» TRY IT
The word "agua" occurs in some lines of the data. Return each such line.

-- RECORDS TO USE follows --

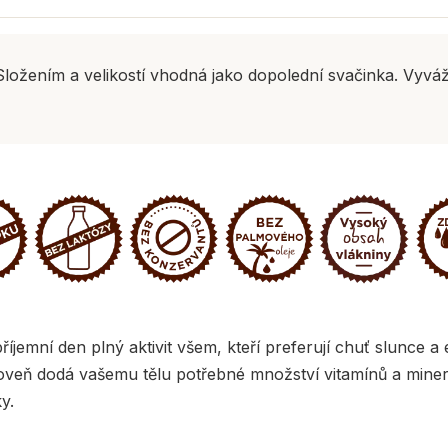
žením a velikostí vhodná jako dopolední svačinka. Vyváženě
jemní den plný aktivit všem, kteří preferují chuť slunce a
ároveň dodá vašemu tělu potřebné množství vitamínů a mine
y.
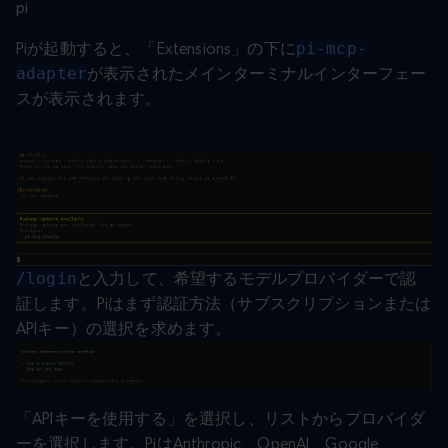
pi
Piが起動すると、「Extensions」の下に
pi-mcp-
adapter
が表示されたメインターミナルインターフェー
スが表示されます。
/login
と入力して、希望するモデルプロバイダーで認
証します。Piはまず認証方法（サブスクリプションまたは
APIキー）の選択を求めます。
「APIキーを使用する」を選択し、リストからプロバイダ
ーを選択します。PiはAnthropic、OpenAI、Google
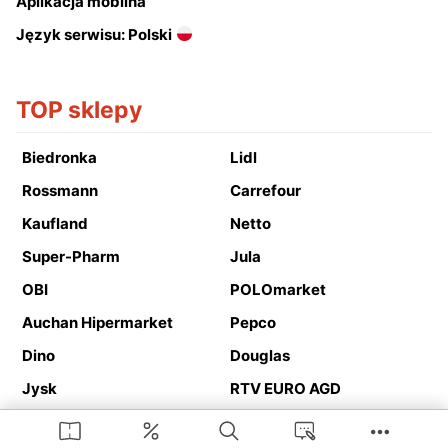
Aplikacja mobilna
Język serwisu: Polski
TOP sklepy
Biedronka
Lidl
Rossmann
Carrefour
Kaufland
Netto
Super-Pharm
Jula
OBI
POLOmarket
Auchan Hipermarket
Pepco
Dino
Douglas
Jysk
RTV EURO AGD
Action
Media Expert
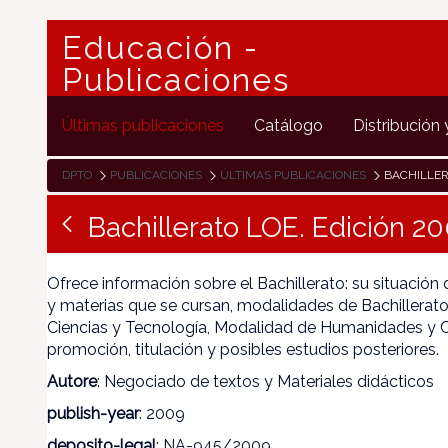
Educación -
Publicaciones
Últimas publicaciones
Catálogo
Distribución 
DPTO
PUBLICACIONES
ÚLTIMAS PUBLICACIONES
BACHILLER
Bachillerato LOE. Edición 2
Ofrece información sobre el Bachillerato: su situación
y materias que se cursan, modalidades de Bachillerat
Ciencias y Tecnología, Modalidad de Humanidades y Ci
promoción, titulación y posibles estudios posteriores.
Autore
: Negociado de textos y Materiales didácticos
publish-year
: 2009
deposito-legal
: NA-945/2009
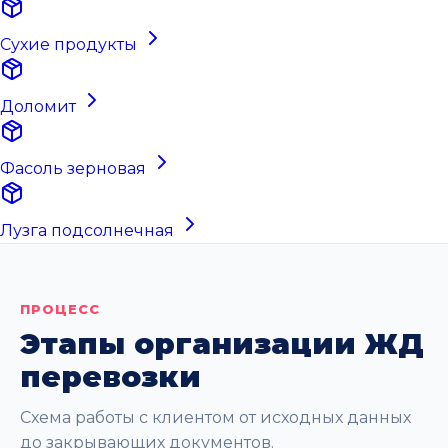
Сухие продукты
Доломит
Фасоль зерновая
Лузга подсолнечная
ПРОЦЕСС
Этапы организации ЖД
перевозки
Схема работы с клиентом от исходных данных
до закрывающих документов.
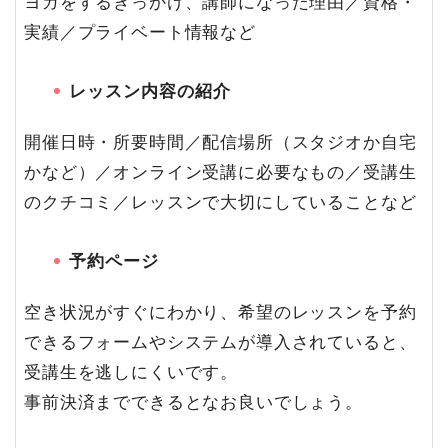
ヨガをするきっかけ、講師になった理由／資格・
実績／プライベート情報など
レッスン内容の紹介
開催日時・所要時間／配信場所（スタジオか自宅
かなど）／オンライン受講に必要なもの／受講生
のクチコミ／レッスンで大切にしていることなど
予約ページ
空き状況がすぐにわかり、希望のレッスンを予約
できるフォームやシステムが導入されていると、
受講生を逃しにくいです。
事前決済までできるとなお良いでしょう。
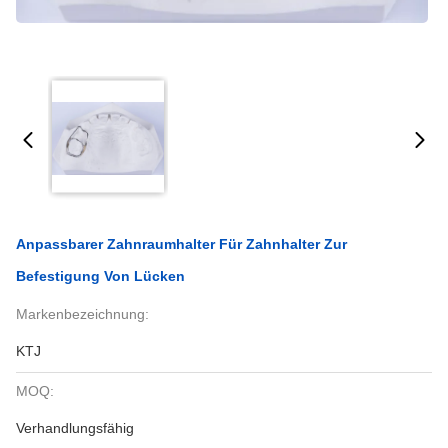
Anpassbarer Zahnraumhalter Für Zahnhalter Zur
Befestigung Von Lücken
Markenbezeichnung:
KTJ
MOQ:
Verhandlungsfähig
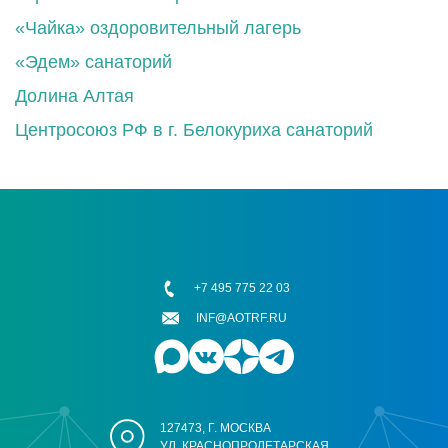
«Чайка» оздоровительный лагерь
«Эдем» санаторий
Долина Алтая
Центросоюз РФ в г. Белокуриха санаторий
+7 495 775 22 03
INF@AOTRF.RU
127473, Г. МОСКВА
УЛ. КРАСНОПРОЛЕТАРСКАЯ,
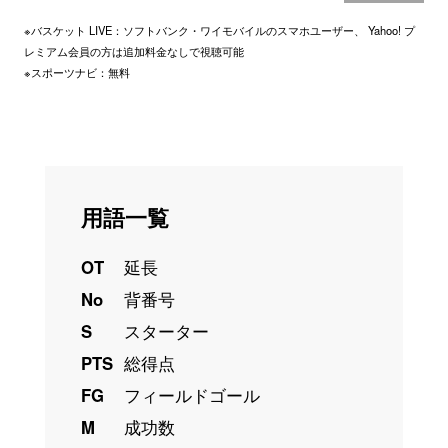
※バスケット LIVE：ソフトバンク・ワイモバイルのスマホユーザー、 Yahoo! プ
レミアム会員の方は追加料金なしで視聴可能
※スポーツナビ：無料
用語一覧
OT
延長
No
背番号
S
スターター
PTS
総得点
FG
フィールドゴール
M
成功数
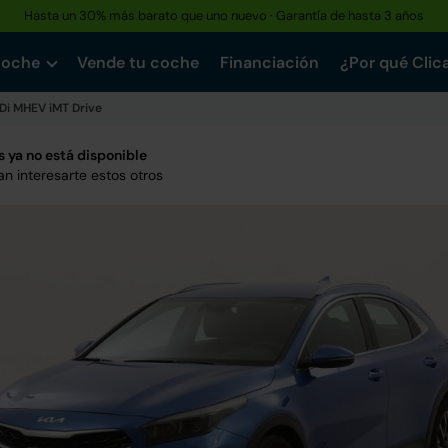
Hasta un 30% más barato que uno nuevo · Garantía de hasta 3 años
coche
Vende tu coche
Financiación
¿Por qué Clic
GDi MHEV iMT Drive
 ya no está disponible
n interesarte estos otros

-- RECORDS TO USE concluded --
-- RECORDS TO USE follows --

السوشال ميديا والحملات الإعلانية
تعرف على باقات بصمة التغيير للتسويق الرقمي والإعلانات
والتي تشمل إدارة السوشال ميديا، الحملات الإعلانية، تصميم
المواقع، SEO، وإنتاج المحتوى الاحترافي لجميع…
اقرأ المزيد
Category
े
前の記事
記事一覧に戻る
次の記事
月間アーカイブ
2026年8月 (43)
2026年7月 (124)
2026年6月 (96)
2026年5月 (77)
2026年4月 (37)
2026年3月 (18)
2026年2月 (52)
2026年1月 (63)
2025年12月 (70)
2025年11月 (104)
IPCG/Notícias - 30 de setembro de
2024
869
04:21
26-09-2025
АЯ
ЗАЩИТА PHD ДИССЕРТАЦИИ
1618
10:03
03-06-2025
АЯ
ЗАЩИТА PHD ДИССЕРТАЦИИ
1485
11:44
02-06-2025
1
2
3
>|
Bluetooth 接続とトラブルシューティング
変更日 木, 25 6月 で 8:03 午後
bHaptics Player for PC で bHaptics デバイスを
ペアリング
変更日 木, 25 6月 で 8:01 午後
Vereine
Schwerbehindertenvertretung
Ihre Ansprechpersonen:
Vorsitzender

-- RECORDS TO USE concluded --
-- RECORDS TO USE follows --

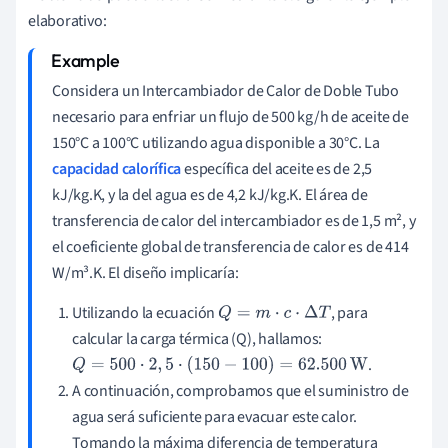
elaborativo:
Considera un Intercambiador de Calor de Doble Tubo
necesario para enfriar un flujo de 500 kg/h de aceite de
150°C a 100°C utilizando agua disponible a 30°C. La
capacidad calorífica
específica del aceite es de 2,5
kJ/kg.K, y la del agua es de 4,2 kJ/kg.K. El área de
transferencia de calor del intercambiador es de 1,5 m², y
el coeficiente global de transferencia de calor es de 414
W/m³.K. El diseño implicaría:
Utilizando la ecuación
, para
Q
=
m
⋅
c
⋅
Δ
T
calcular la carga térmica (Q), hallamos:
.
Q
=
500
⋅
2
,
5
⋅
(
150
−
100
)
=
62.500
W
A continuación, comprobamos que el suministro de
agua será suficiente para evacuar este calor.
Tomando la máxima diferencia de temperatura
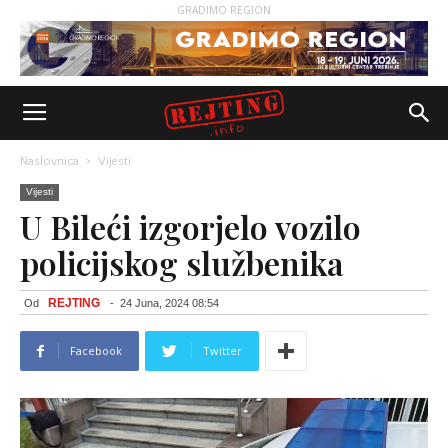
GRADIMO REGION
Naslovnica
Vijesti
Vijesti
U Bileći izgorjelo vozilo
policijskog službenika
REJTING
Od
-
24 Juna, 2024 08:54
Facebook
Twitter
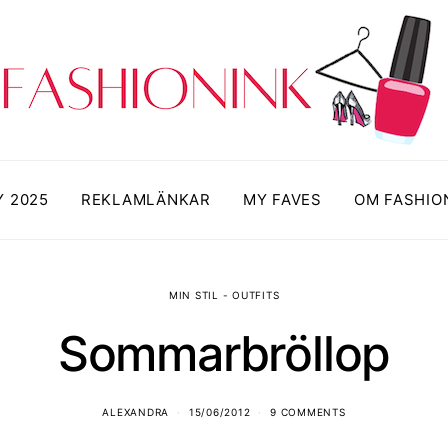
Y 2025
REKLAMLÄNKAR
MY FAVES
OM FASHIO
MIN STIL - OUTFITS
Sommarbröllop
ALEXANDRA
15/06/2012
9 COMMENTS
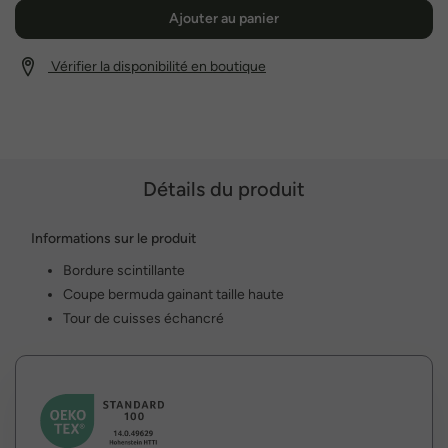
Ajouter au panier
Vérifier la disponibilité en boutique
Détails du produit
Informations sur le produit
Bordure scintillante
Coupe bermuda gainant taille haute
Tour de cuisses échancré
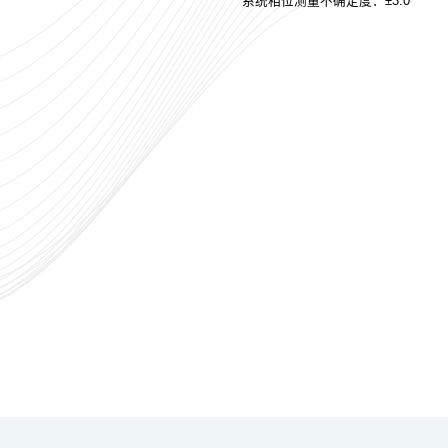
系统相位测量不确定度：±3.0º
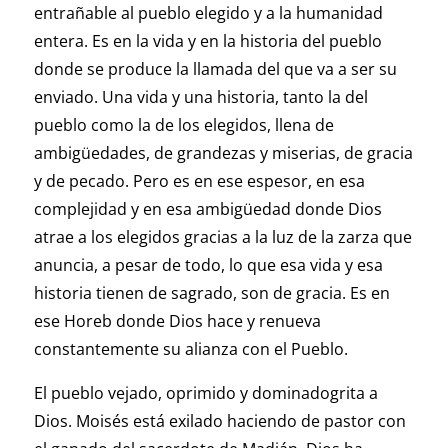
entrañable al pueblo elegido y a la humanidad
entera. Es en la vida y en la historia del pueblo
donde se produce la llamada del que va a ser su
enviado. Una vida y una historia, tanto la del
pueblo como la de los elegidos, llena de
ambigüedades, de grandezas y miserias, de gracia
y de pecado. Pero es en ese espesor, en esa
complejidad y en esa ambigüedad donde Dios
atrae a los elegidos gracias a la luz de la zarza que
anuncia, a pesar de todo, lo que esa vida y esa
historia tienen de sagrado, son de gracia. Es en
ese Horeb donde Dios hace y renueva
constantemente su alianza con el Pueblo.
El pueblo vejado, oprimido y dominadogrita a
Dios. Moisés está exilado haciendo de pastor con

-- RECORDS TO USE concluded --

» SOLVED EXERCISE
150°C a 100°C utilizando agua disponible a 30°C. La
kJ/kg.K, y la del agua es de 4,2 kJ/kg.K. El área de
agua será suficiente para evacuar este calor.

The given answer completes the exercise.